The study — Cultivating the Skills and Dispositions Young People Need to Flourish in Life — by Professor Bill Lucas and Dr Ellen Spencer, reviews four core practices:
- experiential learning
- interdisciplinary learning
- play
- creative education.
It finds strong international evidence that these approaches can:
- improve pupils’ motivation, wellbeing and engagement
- strengthen collaboration and problem-solving
- deepen understanding and support attainment
They also align with international frameworks endorsed by the OECD, World Economic Forum, International Baccalaureate and Association for Science Education.
Lucas and Spencer argue that the long-running national debate framed as “knowledge vs skills” is a false binary which risks obstructing progress.
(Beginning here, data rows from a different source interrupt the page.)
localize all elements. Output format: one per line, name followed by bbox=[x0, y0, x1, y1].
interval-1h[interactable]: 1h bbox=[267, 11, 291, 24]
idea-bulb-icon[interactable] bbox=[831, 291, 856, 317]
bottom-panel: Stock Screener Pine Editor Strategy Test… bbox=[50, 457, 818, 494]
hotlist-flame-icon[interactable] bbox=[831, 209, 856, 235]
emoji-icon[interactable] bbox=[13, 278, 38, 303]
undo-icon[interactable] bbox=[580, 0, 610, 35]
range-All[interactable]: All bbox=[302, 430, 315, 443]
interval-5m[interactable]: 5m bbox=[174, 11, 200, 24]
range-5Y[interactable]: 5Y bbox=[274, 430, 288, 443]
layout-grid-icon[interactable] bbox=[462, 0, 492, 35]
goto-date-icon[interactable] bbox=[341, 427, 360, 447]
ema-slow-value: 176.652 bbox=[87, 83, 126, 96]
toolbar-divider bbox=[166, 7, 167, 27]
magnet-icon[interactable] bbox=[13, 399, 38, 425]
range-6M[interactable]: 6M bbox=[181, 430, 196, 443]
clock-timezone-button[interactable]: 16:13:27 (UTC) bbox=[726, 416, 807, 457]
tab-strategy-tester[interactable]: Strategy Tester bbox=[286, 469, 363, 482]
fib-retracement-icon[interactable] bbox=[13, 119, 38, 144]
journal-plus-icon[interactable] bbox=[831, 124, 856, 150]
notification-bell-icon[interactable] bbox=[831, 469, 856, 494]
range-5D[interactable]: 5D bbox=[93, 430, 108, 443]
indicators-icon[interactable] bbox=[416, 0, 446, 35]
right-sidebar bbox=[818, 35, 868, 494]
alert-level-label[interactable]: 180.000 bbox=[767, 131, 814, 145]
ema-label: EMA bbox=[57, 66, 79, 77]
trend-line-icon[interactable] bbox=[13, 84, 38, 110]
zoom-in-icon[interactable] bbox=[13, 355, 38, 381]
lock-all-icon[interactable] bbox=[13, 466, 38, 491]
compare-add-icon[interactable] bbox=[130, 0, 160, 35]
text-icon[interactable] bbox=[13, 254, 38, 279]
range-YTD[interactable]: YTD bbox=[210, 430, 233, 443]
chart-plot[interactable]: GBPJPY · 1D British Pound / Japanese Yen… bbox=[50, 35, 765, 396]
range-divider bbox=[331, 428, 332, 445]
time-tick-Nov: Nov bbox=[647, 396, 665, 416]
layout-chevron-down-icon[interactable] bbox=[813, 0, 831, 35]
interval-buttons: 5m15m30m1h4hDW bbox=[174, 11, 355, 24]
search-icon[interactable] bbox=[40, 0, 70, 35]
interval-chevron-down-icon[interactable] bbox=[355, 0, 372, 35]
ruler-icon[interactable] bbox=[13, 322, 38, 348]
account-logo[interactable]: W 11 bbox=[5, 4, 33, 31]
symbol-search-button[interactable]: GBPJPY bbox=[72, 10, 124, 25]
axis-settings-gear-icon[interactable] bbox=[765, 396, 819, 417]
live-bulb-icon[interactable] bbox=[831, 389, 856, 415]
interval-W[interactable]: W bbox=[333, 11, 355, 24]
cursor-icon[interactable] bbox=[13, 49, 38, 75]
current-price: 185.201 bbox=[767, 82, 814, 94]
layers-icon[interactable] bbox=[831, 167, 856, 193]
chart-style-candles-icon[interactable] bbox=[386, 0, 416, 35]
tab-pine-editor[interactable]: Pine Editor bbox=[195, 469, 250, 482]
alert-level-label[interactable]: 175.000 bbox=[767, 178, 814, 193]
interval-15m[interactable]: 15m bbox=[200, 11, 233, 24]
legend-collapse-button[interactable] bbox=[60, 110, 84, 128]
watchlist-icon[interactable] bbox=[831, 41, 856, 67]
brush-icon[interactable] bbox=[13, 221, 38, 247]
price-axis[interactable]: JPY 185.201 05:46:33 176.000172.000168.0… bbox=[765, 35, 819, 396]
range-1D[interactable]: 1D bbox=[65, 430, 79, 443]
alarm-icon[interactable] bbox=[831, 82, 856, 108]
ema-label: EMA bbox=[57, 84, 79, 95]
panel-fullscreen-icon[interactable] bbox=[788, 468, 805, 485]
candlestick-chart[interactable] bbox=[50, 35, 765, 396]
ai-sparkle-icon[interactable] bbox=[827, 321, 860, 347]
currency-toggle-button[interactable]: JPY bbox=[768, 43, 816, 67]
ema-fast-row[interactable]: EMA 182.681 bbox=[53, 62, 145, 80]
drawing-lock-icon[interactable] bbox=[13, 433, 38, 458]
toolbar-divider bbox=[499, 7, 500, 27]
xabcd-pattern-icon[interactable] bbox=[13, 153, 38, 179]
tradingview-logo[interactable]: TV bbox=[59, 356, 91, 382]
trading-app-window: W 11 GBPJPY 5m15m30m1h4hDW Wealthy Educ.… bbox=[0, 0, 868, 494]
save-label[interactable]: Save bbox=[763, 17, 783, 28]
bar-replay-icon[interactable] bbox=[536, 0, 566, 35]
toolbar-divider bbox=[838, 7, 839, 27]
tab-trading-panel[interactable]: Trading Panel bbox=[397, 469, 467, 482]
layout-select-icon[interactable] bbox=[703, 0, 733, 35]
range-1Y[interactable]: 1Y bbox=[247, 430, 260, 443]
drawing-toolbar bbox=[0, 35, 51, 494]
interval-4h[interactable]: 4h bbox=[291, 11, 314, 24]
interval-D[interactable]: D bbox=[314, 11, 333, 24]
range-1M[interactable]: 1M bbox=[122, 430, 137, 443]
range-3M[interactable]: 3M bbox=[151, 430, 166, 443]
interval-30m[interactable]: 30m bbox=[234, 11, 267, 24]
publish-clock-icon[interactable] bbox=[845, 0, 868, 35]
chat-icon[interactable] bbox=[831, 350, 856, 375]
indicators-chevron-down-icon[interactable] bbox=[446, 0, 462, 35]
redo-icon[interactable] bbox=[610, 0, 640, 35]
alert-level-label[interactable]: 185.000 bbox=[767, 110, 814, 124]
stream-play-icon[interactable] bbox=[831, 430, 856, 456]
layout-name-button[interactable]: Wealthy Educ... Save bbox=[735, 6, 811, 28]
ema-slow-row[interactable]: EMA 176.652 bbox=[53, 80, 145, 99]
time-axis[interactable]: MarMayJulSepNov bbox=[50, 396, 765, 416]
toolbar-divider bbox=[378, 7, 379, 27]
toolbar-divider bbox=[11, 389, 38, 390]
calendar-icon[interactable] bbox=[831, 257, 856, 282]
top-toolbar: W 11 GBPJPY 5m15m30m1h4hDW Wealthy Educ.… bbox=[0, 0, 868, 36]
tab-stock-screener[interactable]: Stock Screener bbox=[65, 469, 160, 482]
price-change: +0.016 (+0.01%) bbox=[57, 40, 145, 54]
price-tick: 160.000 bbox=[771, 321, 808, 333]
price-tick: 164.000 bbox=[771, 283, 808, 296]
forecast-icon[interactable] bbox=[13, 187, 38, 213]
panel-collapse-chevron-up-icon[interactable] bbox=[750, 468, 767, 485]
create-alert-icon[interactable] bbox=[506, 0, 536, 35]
Children need both strong knowledge foundations and the opportunity to develop complex skills such as collaboration, problem solving and creativity.
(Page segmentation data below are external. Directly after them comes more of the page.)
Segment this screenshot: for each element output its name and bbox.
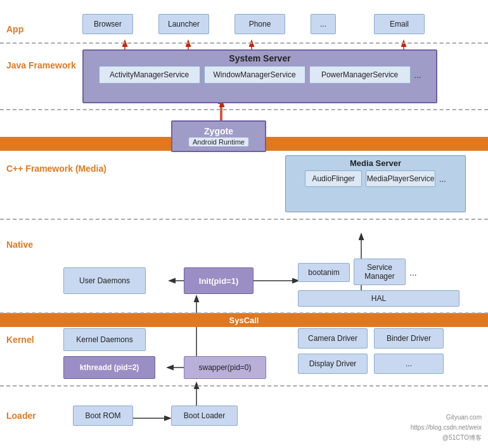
app-dots: ...: [311, 14, 336, 34]
app-browser: Browser: [82, 14, 133, 34]
power-manager-service: PowerManagerService: [309, 66, 411, 84]
syscall-bar: SysCall: [0, 313, 488, 327]
kernel-daemons-box: Kernel Daemons: [63, 328, 146, 351]
activity-manager-service: ActivityManagerService: [99, 66, 200, 84]
syscall-label: SysCall: [229, 316, 259, 325]
divider-app: [0, 42, 488, 44]
android-runtime: Android Runtime: [189, 138, 248, 146]
watermark: Gityuan.com https://blog.csdn.net/weix @…: [411, 413, 482, 443]
watermark-line1: Gityuan.com: [411, 413, 482, 423]
hal-box: HAL: [298, 290, 459, 307]
divider-java: [0, 109, 488, 110]
binder-driver-box: Binder Driver: [374, 328, 444, 349]
user-daemons: User Daemons: [63, 267, 146, 294]
system-server-title: System Server: [229, 53, 290, 63]
watermark-line2: https://blog.csdn.net/weix: [411, 423, 482, 433]
label-native: Native: [6, 240, 33, 250]
label-cpp-framework: C++ Framework (Media): [6, 163, 106, 174]
system-server-container: System Server ActivityManagerService Win…: [82, 49, 437, 103]
services-dots: ...: [414, 70, 421, 80]
android-architecture-diagram: App Browser Launcher Phone ... Email Jav…: [0, 0, 488, 448]
zygote-box: Zygote Android Runtime: [171, 120, 266, 152]
divider-native: [0, 312, 488, 314]
audio-flinger: AudioFlinger: [305, 170, 362, 187]
bootanim-box: bootanim: [298, 263, 350, 282]
media-player-service: MediaPlayerService: [366, 170, 435, 187]
boot-rom-box: Boot ROM: [73, 406, 133, 426]
media-server-title: Media Server: [350, 158, 401, 168]
watermark-line3: @51CTO博客: [411, 433, 482, 443]
app-phone: Phone: [234, 14, 285, 34]
kthreadd-box: kthreadd (pid=2): [63, 356, 155, 379]
init-box: Init(pid=1): [184, 267, 254, 294]
label-app: App: [6, 24, 23, 34]
zygote-title: Zygote: [204, 126, 233, 136]
camera-driver-box: Camera Driver: [298, 328, 368, 349]
app-email: Email: [374, 14, 425, 34]
label-kernel: Kernel: [6, 335, 34, 345]
swapper-box: swapper(pid=0): [184, 356, 266, 379]
native-dots: ...: [409, 267, 417, 278]
divider-cpp: [0, 219, 488, 220]
display-driver-box: Display Driver: [298, 354, 368, 374]
media-dots: ...: [439, 174, 446, 184]
kernel-dots-box: ...: [374, 354, 444, 374]
boot-loader-box: Boot Loader: [171, 406, 238, 426]
label-java-framework: Java Framework: [6, 60, 76, 70]
app-launcher: Launcher: [158, 14, 209, 34]
window-manager-service: WindowManagerService: [204, 66, 305, 84]
service-manager-box: Service Manager: [354, 259, 406, 285]
label-loader: Loader: [6, 411, 36, 421]
media-server-container: Media Server AudioFlinger MediaPlayerSer…: [285, 155, 466, 212]
divider-kernel: [0, 385, 488, 387]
The report identifies Steiner Waldorf schools — which embed the four practices in their education provision — as powerful case studies of how creative, practical and interdisciplinary learning can be woven into everyday teaching.
The findings strengthen the independent evidence base for the Steiner Waldorf approach, helping to reassure current and prospective parents, inform policymakers, and support our inclusion in wider national conversations about education in the UK. Together this strengthens and protects our school movement.
Professor Bill Lucas, Director of the Centre for Real-World Learning at the University of Winchester, said: “Creative education is particularly important. In an AI world, the expression of human creativity and intelligence is essential - but it needs to be embedded, not treated as an ‘extra’. England is currently an international outlier in not integrating creativity more explicitly into schooling. Waldorf education shows how this can be achieved.”
There is one state and 16 independent Waldorf schools in the UK, including one in Wales and two in Scotland.
Education Manager of Edinburgh Steiner School, Alistair Pugh, adds:
Edinburgh Steiner School is providing badly needed answers to questions about the future of education in Scotland. Following criticism, back in 2021, by the OECD of the Scottish Government’s mainstream Curriculum for Excellence, not a lot has changed. Assessment in most Scottish schools is still stuck in a cycle of rote learning and regurgitation of bullet points. In stark contrast, Edinburgh Steiner School is in its fifth year of delivering Integrative Education; regulated qualifications equivalent to three GCSEs which are based on portfolios, not exams, and which credit the process of creative and reflective thinking.
Integrative Education starts from the premise that all subjects are interrelated. In this way, genuine, open questions are unconstrained by artificial ‘topics’. Project work begins with whatever the learner finds interesting, and, crucially any non-formal and informal learning undertaken outside the classroom can be credited. If a student has taken on the task of, say, booking a trip to a music festival with friends, they will almost certainly have learned something; and solved problems—more often than not in a creative or innovative way—along the way. So they can write that up and get credit for it.
Reflection is also a fundamental part of IE, allowing young people to think about how they learn, and how they can improve their learning. This is empowering, and fosters a crucial proficiency needed by our students today: resilience.